EXERCISE DESCRIPTION:
Please return the lines below verbatim, beginning at the one that has "Комментарии" and stopping after the one that has "информации технического характера.", and add no other lines.

GIVEN RECORDS:
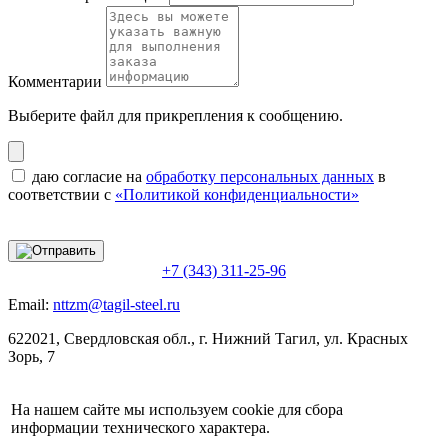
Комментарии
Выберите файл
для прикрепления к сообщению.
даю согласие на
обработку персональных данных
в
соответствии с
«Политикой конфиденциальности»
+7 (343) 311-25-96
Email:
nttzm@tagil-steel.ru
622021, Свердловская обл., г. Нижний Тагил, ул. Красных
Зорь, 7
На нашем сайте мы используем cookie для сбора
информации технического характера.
* * *
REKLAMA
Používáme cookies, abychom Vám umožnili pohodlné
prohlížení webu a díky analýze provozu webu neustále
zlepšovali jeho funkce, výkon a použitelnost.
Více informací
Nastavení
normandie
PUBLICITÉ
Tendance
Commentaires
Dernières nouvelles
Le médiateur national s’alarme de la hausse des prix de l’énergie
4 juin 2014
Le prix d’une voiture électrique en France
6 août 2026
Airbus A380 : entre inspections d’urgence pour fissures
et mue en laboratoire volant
--
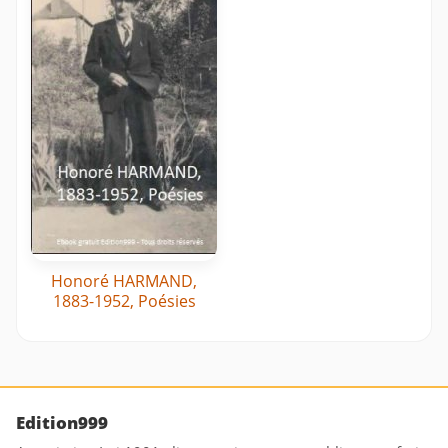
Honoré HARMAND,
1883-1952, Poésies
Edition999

RESPONSE TO THE EXERCISE:
Комментарии
Выберите файл
для прикрепления к сообщению.
даю согласие на
обработку персональных данных
в
соответствии с
«Политикой конфиденциальности»
+7 (343) 311-25-96
Email:
nttzm@tagil-steel.ru
622021, Свердловская обл., г. Нижний Тагил, ул. Красных
Зорь, 7
На нашем сайте мы используем cookie для сбора
информации технического характера.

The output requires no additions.